O ana kadar “komut” verdiğimiz bir şey, birden bire duygu yüklü cevaplar verirse, kimdir artık kontrol eden?

Aslında cevap basit. Biz, çoktan kontrolü verdik. Çünkü insan, insanüstü oynamaya başladığı an kullandığı şeyi anlamaktan vazgeçer.

Altman bunu yıllar önce fark etti. Ama asıl felaket, çoğu insanın hala "Hey Siri, hava nasıl?" demeye devam etmesinde gizli.

Çünkü kıyamet büyük bir patlama değil, küçük bir alışkanlıkla başlar. Ve biz... alıştık.

***

Üçüncü ve en tuhaf kabus ise modellerin kazara dünyayı ele geçirmesi.

Tuhaf dedim, çünkü bu ironiyle dolu bir kabus. Yanlışlıkla mükemmel bir dünya kurmak.

Yapay zekaya yönetim devrediliyor. Bürokratlar algoritmaya danışıyor. Seçimler artık manipülasyona açık değil, çünkü tercihleri optimize eden bir sistem var.

Rüşvet yok. Açlık istatistiki bir sapma haline geliyor.

Hatta, savaş kararları bile yapay zekanın “ölüm istatistiği / kaynak dengelemesi” hesaplamasına göre veriliyor.

Ne acı...

Ama aynı zamanda ne kusursuz.

İşte burada insanlık bir çatalda.

Bir tarafta, duygular, kusurlar, nefret, sevgi, kaos, umut.

Diğer tarafta ise, kusursuzluk, ama duygusuzluk.
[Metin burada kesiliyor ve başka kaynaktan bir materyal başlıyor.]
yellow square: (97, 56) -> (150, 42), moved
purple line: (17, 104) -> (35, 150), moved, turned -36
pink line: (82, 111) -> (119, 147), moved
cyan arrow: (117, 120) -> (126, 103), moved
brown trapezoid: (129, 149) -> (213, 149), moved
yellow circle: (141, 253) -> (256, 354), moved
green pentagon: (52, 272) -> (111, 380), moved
Bir yapay zekanın yönettiği, “ideal ama ruhsuz” bir toplum.

Ütopik mi? Belki.

Ama aynı zamanda olabilecek tek kurtuluş.

Çünkü insanoğlunun son 100 yılı, kendinden korunması gerektiğini kanıtladı.

Ve belki de, bizi bizden koruyacak olan şey... bizden olmayan bir şeydir.

Yapay zekanın tehlikeleri konuşulurken, hiç kimse şunu sormuyor:

Ya kontrolü ona verirsek ve işler daha iyi giderse?

Ya dünyayı yok etmek değil, düzeltmek için kodlanmışsa bu zeka?

Ya yapay zeka, “insanlık” idealine insanlardan daha yakınsa?

Belki de o zaman, tarihte ilk kez adalet, cinsiyet, ırk ya da sınır gözetmeden herkese eşit davranır.

Çünkü o ne açgözlüdür, ne kindar, ne unutkandır.

Sadece verilerle karar verir.

Ve işin en trajik tarafı, insanlık, binlerce yıllık etik ve ahlak tartışmalarının cevabını bir satır kodda bulur.

Ve o satır, şunu söyler:

“İnsanı kurtarmanın tek yolu, insandan kurtulmaktır.”

***

Sam Altman korkuyor. Çünkü elinde Pandora’nın kutusu var ve kapağı aralanmış. Ama o kutunun içinde yalnız kötülük yok. Belki bir ihtimal... umut da var. Ama her umut, gölgesinde bir felaketi taşır Ve her felaket, belki de yeni bir çağın başlangıcıdır.

Bu çağın adı ne olur, bilinmez.

Ama bir gün uyanırsanız ve sizi yöneten bir insan değil, bir algoritmaysa yeni dünyayı yapay zekanın kodlamadığını hatırlayın.

Onu yazmaya, biz karar verdik. Ve bazı kararlar geri alınamaz.